Vladimir Putin desembarcou em Pequim nesta terça-feira para a 25ª visita oficial à China, onde se reuniu com Xi Jinping. O encontro ocorre pouco tempo após a cúpula entre Xi e Trump, consolidando a capital chinesa como palco central das negociações geopolíticas atuais.
Analistas destacam o papel da China na equação entre Rússia e Estados Unidos. Segundo Lourival Sant’Anna, no CNN Prime Time, a posição de Beijing tende a favorecer a China, com os dois blocos mostrando fragilidade diante da depender de Pequim em áreas estratégicas.
Sant’Anna compara a postura de Xi à de antigos imperadores que recebem tributos, afirmando que a China volta a ocupar posição dominante. Na visão dele, a Rússia entra em negociação com maior necessidade de manter canal de energia com a China.

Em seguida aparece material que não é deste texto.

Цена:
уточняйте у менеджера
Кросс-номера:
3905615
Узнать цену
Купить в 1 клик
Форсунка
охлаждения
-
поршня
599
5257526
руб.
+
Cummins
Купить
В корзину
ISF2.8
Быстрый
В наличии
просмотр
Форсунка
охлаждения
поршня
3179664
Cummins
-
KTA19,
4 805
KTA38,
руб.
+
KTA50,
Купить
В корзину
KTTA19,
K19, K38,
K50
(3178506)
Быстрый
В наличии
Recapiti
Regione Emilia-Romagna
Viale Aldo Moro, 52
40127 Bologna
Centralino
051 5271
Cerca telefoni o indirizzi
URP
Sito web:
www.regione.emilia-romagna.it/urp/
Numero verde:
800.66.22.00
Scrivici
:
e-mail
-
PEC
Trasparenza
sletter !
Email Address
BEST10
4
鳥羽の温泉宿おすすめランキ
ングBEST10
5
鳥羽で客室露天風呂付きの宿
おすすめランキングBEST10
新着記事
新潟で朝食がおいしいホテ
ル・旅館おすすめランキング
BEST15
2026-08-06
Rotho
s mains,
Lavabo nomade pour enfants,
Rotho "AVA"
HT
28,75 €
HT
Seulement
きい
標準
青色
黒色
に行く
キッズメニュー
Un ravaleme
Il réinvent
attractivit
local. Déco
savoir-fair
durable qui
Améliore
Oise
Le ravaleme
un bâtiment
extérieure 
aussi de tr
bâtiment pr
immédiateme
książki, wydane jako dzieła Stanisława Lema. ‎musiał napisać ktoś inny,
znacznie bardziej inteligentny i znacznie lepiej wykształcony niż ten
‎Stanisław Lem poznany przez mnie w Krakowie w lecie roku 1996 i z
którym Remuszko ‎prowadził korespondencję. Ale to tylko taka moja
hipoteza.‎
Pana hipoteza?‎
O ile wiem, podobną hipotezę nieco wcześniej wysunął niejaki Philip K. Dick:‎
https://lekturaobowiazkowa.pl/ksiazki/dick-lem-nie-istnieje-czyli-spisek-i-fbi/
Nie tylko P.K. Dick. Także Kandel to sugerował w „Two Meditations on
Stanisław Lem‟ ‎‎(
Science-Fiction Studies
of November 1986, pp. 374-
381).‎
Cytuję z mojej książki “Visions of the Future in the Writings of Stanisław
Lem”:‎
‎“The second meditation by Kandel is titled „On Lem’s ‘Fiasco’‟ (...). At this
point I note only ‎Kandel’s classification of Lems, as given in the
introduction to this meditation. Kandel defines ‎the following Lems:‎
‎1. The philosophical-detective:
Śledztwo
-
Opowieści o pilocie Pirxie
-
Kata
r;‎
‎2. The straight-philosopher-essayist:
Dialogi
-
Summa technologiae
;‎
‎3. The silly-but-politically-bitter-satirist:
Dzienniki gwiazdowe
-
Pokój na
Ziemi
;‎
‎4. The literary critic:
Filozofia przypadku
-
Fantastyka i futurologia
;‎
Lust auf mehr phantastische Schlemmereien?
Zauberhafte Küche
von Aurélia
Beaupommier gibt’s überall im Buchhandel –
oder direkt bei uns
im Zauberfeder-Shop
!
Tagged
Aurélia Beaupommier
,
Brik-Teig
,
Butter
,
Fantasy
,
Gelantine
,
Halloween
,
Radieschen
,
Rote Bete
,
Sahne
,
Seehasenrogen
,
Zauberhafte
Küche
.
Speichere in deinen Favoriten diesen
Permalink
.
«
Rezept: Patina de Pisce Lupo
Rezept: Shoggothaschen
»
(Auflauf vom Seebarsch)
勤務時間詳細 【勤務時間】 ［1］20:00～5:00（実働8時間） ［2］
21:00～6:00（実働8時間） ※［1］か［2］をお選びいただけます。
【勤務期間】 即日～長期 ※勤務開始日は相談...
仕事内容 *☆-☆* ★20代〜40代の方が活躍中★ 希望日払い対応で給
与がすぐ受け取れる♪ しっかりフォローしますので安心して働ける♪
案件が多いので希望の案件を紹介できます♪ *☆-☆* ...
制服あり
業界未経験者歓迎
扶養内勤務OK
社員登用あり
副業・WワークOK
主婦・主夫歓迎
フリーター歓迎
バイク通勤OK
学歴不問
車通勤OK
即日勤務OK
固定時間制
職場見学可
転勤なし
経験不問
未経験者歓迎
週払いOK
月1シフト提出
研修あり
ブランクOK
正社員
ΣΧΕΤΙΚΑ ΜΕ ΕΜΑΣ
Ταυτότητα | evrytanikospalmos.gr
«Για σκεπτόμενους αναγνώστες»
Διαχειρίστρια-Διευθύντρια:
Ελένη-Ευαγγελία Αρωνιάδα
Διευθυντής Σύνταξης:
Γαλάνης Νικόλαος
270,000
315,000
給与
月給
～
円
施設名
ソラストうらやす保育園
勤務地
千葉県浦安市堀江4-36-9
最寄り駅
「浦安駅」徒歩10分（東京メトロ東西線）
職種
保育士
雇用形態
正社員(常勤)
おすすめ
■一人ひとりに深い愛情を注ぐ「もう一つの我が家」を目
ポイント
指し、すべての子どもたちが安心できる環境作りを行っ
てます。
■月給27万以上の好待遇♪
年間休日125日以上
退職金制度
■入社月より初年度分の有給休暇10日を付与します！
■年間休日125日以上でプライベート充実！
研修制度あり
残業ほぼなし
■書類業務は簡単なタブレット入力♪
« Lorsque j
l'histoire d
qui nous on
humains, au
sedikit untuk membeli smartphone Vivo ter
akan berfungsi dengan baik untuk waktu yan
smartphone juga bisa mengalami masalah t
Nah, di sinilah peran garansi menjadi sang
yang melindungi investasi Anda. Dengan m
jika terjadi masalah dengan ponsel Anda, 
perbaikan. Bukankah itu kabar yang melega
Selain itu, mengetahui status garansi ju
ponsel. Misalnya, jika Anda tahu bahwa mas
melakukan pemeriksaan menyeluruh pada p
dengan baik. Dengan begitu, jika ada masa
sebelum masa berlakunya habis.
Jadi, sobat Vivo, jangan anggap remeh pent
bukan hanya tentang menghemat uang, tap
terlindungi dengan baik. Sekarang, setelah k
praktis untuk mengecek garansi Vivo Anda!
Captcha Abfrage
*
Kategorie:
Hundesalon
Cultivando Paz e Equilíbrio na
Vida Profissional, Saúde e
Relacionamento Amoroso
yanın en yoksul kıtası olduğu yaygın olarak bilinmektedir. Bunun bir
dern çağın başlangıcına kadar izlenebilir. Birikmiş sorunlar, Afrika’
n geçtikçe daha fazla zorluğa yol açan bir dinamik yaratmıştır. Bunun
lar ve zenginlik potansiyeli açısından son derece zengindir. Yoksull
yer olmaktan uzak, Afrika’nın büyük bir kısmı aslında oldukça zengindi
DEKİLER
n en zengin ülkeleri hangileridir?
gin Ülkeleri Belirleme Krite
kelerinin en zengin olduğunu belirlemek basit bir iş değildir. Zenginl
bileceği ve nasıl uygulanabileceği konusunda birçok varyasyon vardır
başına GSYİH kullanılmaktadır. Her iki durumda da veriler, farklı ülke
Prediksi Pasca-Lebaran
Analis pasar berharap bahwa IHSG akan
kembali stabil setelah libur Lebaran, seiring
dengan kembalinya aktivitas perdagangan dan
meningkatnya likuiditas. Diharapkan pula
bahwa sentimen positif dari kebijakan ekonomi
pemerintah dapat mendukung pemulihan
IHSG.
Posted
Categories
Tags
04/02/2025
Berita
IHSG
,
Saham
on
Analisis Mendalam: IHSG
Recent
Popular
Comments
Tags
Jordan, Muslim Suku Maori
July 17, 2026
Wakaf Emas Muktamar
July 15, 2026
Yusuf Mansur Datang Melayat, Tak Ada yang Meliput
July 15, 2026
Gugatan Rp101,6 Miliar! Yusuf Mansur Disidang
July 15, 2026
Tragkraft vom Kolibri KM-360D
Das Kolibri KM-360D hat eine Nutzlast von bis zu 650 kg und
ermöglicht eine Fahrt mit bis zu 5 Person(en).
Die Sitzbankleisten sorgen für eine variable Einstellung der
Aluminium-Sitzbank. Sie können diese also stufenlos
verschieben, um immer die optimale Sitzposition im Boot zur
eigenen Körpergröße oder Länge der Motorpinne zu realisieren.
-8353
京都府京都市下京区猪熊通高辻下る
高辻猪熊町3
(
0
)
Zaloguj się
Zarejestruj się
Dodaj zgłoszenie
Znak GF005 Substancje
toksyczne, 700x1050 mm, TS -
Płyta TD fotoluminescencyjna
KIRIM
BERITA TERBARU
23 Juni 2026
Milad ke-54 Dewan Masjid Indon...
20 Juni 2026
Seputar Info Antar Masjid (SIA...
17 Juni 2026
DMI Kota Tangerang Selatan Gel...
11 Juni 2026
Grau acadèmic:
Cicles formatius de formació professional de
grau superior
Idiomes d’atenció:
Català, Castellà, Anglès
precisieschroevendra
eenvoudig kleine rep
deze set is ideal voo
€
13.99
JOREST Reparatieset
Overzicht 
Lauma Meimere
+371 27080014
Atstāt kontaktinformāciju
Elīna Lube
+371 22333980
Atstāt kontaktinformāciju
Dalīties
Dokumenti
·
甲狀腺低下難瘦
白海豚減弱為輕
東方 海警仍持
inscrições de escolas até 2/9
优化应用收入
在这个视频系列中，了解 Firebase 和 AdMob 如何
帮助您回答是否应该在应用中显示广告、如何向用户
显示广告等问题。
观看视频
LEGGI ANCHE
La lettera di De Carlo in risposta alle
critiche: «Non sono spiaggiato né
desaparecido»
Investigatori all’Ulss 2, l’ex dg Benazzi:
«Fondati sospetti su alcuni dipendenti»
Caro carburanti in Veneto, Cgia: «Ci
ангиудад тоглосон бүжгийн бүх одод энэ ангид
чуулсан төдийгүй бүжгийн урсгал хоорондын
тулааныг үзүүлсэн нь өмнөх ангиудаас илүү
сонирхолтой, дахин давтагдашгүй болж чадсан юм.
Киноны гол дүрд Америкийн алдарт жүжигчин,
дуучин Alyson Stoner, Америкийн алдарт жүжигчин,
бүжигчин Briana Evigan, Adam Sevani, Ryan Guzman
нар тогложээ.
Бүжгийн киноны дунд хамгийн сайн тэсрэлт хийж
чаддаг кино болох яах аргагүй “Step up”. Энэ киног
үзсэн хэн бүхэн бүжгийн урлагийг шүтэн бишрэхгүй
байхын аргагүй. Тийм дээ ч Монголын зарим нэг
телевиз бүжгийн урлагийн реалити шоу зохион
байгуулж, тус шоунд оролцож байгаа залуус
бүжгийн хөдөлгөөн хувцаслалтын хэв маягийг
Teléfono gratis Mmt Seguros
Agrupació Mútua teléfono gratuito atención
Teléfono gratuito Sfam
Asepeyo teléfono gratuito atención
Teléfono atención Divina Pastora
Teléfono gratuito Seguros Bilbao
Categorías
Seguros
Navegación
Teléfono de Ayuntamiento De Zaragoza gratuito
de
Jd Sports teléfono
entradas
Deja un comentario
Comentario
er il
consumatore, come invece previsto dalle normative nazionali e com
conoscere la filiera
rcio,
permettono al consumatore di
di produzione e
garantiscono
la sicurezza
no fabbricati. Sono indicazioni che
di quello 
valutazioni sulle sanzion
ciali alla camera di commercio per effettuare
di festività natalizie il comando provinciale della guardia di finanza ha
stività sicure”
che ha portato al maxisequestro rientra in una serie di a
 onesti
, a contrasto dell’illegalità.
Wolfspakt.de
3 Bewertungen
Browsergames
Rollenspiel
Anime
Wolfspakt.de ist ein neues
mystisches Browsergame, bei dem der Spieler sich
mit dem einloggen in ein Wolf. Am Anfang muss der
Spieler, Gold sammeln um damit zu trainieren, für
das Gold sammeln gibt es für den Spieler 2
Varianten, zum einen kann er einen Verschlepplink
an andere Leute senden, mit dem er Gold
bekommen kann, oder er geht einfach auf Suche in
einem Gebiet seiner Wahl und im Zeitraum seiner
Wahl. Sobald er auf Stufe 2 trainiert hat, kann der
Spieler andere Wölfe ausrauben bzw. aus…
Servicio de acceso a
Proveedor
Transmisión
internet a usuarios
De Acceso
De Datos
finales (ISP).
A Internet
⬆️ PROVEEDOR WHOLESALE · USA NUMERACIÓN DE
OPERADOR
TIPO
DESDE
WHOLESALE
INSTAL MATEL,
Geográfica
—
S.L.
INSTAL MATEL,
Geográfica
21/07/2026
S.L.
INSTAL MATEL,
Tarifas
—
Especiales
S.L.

A Rússia, pressionada por sanções e limitações geográficas, precisa vender energia para a China. Segundo o analista, a demanda chinesa por energia é elevada, e a dependência de Moscou aparece menos relevante diante das opções de Beijing.
Disputa pelo preço do gás domina negociações
O gasoduto existente transporta cerca de 38 bilhões de metros cúbicos por ano. Há tratativas para ampliar esse volume para 44 bilhões. Também está em pauta o Power of Siberia 2, com capacidade de 50 bilhões de metros cúbicos anuais.
A divergência central envolve o preço. A Rússia quer vender a valores próximos ao de mercado, enquanto a China busca condições próximas aos preços internos subsidiados. A avaliação aponta que a China possui maior flexibilidade de fornecimento.
Para Sant’Anna, a Rússia depende mais da venda de energia à China do que o contrário. A China, por sua vez, mantém outras fontes e rotas, fortalecendo sua posição de negociação.